Speaking to SMSF Adviser, Morningstar's head of Australasian equity research, Peter Warnes, said while Morningstar considers the Australian market slightly undervalued and still sees a little value in large-cap companies, SMSF investors should be aware that the “Halcyon days of double-digit returns are well and truly over”.
“Australian equities have had a pretty good run from 2010, and certainly from 2011, and SMSFs from what I’ve seen have been positioned in the right stocks,” said Mr Warnes.
“SMSFs have been income-focused and the yield compression has really helped them. They’ve been in the stocks that really dragged the market up, including the major four banks and Telstra.”
However, Mr Warnes said that with the yield compression story now effectively over, SMSFs should be exposing the growth part of their portfolio to the US dollar, either through offshore companies or investing in Australian companies with an exposure to the strengthening greenback.

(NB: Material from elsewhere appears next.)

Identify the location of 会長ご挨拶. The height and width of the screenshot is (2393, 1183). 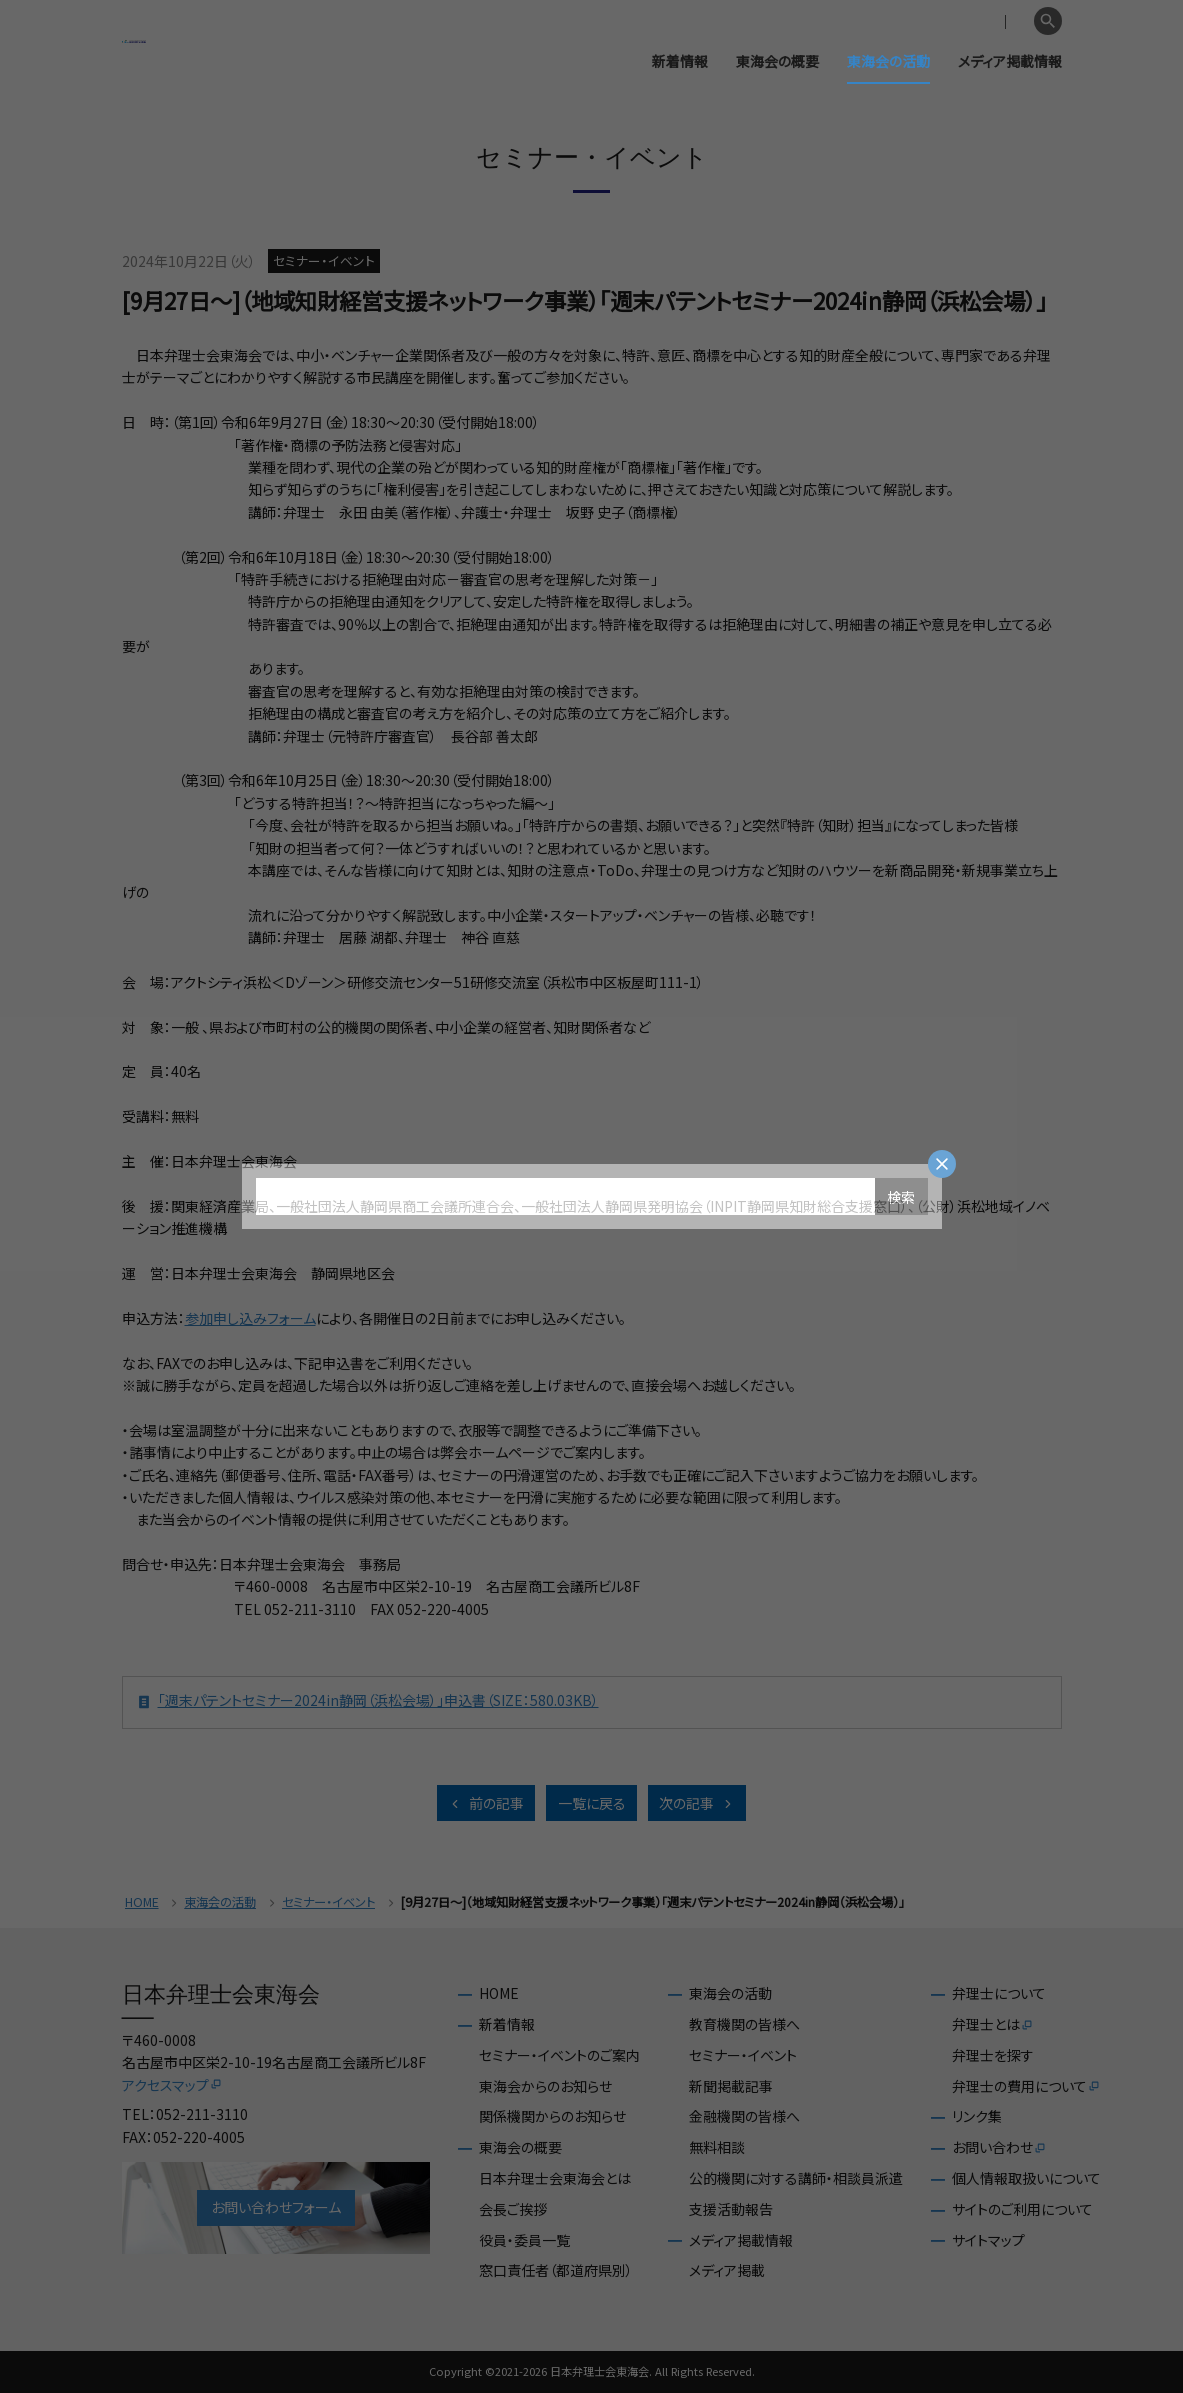
(513, 2209).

Australian companies with US dollar earnings will clearly benefit from the lower Australian dollar, he said.
“The list of companies includes health-care-related Ansell, CSL, ResMed Inc. and Sonic Healthcare,” Mr Warnes said.
“Those from the industrials sector include Brambles, Amcor, James Hardie Industries and Domino's Pizza Enterprises.”
Australia’s financial sector is also in good health, he said, with increasing earnings momentum, solid balance sheets, and growing dividends.
Some headwinds are mounting, however, with “economic growth sub-trend and increasing global uncertainty weighing on investor confidence”, he warned.
Financial companies that will benefit from a lower Australian dollar and a strengthening US dollar include QBE Insurance, Macquarie Group, BT Management, Magellan Financial Group and Henderson Group, he said.
While the major banks continue to benefit from strong competitive advantages underpinning increasing profits and attractive dividends, Mr Warnes believes current SMSF exposure remains too high.
“By definition, I can tell you, given that SMSFs own almost 50 per cent of the four major banks and nearly 50 per cent of Telstra, that they are overweight those five stocks,” he said.
“You have to be careful about overweight situations: I wouldn’t recommend having 40 per cent of my portfolio in banks.”